The issue of employees’ misusing company computers is commonplace. In 2000, Xerox was monitoring all of its 92,000 employees’ computer usage and terminated 40 employees in the United States for accessing pornography on work time . Similarly, the luxury automobile company, Rolls Royce, suspended 14 employees for inappropriate use of the work internet computers . Closer to home, the RCMP very recently suspended a long-standing officer for adult material found on his work computer .
Yet, despite the frequency of these events, there remains very little case law in British Columbia on the subject of spyware surveillance. Largely the issue is raised in an arbitration context in union employment, for which there are distinguishing factors such as provisions in the collective agreements that address the subject.
On the legislative front, however, the applicable law on the subject is found in the Personal Information Protection Act (“BCPIPA”). The BCPIPA, it should be noted, has been ruled substantially similar to its federal counterpart, the Protection of Personal Information and Electronic Documents Act (“PIPEDA”). Therefore, the BCPIPA supersedes in British Columbia. It is also noteworthy that the BCPIPA, unlike the PIPEDA, is not restricted to public works; it applies instead to “all organizations” (s. 3).

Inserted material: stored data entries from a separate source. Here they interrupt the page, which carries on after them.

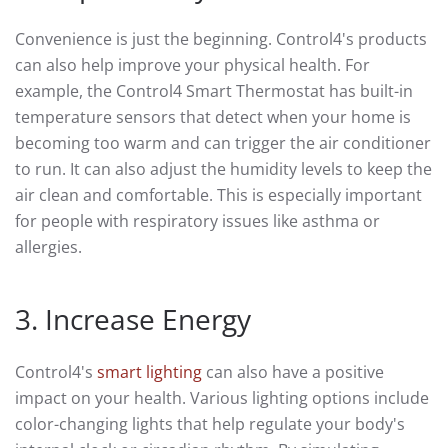
Convenience is just the beginning. Control4's products
can also help improve your physical health. For
example, the Control4 Smart Thermostat has built-in
temperature sensors that detect when your home is
becoming too warm and can trigger the air conditioner
to run. It can also adjust the humidity levels to keep the
air clean and comfortable. This is especially important
for people with respiratory issues like asthma or
allergies.
3. Increase Energy
Control4's
smart lighting
can also have a positive
impact on your health. Various lighting options include
color-changing lights that help regulate your body's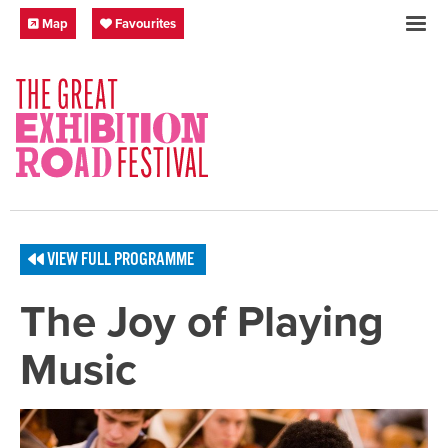
Skip to content
Festival Map
My Favourites
Map
Favourites
SOCIAL LINKS
VIEW FULL PROGRAMME
The Joy of Playing
Music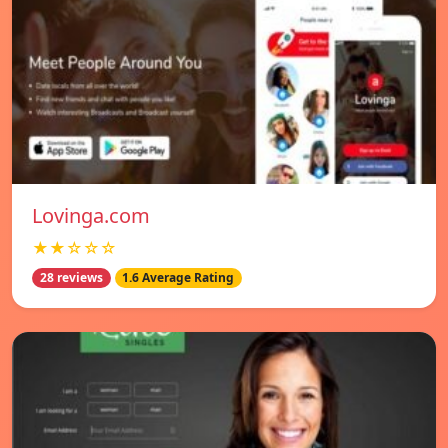
Lovinga.com
★★☆☆☆
28 reviews
1.6 Average Rating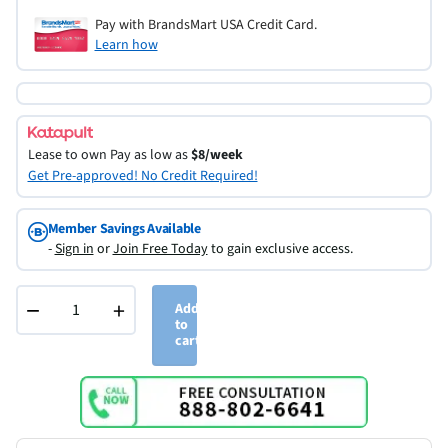
Pay with BrandsMart USA Credit Card.
Learn how
Lease to own
Pay as low as
$8/week
Get Pre-approved! No Credit Required!
Member Savings Available
-
Sign in
or
Join Free Today
to gain exclusive access.
−
+
Add
to
cart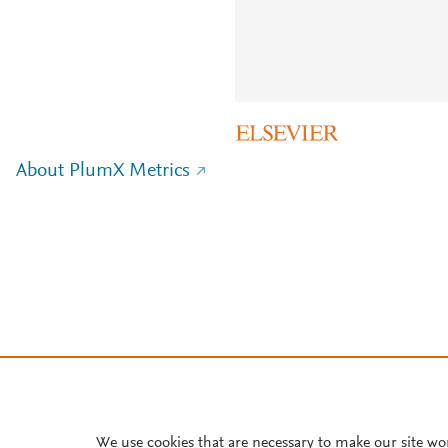
About PlumX Metrics
We use cookies that are necessary to make our site wo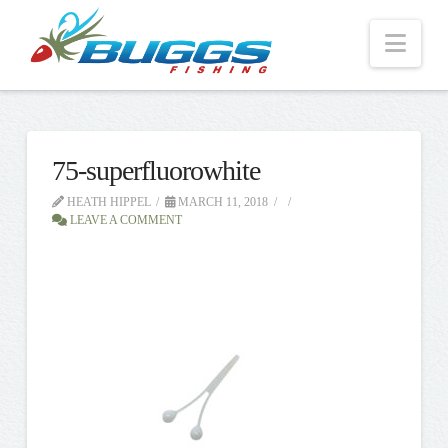
Nav
75-superfluorowhite
HEATH HIPPEL
MARCH 11, 2018
LEAVE A COMMENT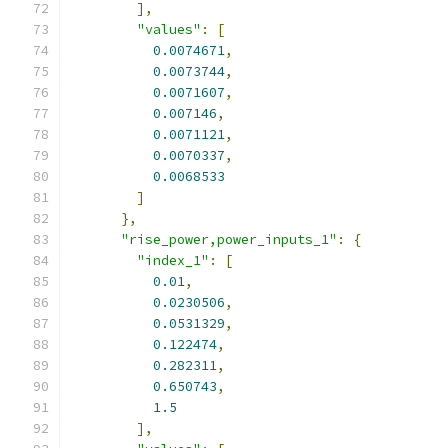
],
"values"
:
[
0.0074671
,
0.0073744
,
0.0071607
,
0.007146
,
0.0071121
,
0.0070337
,
0.0068533
]
},
"rise_power,power_inputs_1"
:
{
"index_1"
:
[
0.01
,
0.0230506
,
0.0531329
,
0.122474
,
0.282311
,
0.650743
,
1.5
],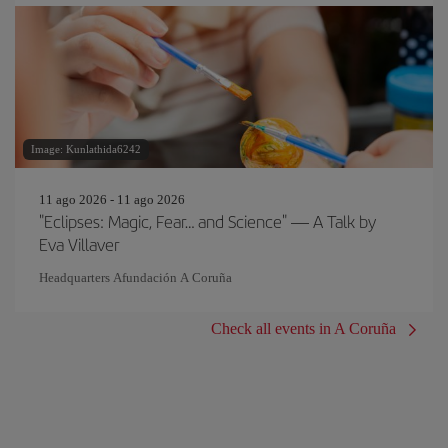
Image: Kunlathida6242
11 ago 2026 - 11 ago 2026
"Eclipses: Magic, Fear… and Science" — A Talk by
Eva Villaver
Headquarters Afundación A Coruña
Check all events in A Coruña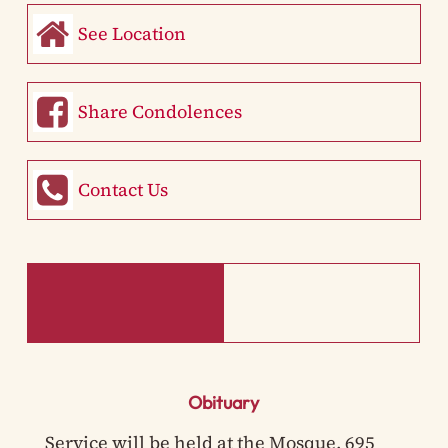
See Location
Share Condolences
Contact Us
Obituary
Service will be held at the Mosque, 695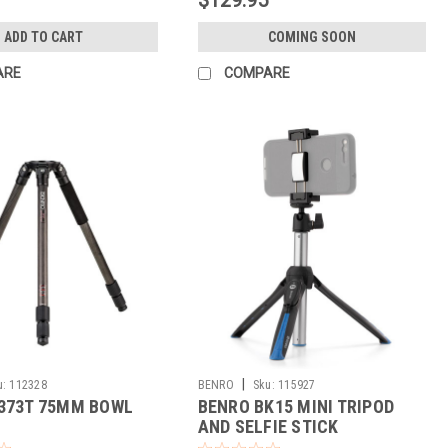
ADD TO CART
COMING SOON
ARE
COMPARE
|
u:
112328
BENRO
Sku:
115927
373T 75MM BOWL
BENRO BK15 MINI TRIPOD
AND SELFIE STICK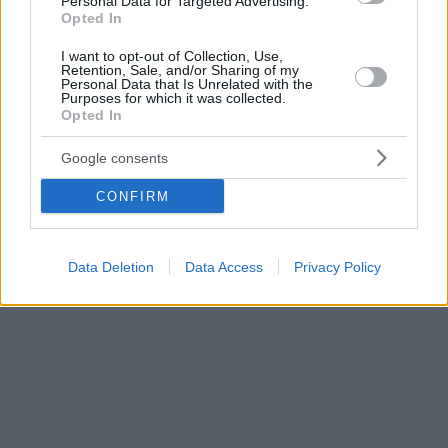
Personal Data for Targeted Advertising.
Opted In
I want to opt-out of Collection, Use,
Retention, Sale, and/or Sharing of my
Personal Data that Is Unrelated with the
Purposes for which it was collected.
Opted In
Google consents
CONFIRM
Data Deletion
Data Access
Privacy Policy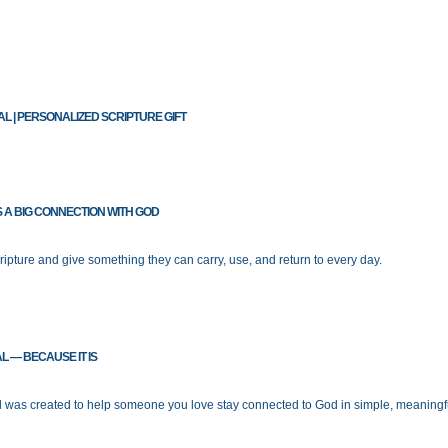
L | PERSONALIZED SCRIPTURE GIFT
S A BIG CONNECTION WITH GOD
ipture and give something they can carry, use, and return to every day.
L — BECAUSE IT IS
l was created to help someone you love stay connected to God in simple, meaningf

Also noteworthy in the BCPIPA is an interesting clause, section 13, concerning the collection, use and disclosure, without consent of employee, personal data that essentially states that consent is not required for reasonable collection of information, so long as notification is given. Section 13 reads, in part:
COLLECTION OF EMPLOYEE PERSONAL INFORMATION
13 (1) Subject to subsection (2), an organization may collect employee personal information without the consent of the individual.
(2) An organization may not collect employee personal information without the consent of the individual unless
(b) the collection is reasonable for the purposes of establishing, managing or terminating an employment relationship between the organization and the individual.
(3) An organization must notify an individual that it will be collecting employee personal information about the individual and the purposes for the collection before the organization collects the employee personal information without the consent of the individual.
The onus is on the employer to establish that the personal information it is collecting about its employees, through installation of monitoring software on the company-owned computers, is “reasonable for the purposes of establishing, managing or terminating an employment relationship between the organization and the individual”. Moreover, the employer is required to “notify” the employee, in advance, that it will be collecting employee personal information [S.13 (3)].
An example of where the employer was found to have violated the statute with its spyware surveillance is Re University of British Columbia . In that case, the university had a policy that allowed some incidental personal internet usage so long as it did not interfere with an employee’s work. However, the university suspected a particular employee was spending too much time on personal internet usage and investigated by placing spyware on the employee’s computer. The results led the university to terminate the employee, which led to wrongful dismissal arbitration. The Privacy Commission held that the university had acted unreasonably, particularly in not first warning the employee about the impugned behaviour, and in violation of the notice requirements of the Act. The Commissioner came short of ordering the evidence inadmissible at the arbitration, but strongly suggested that using such evidence was inappropriate and would undermine the privacy legislation in place.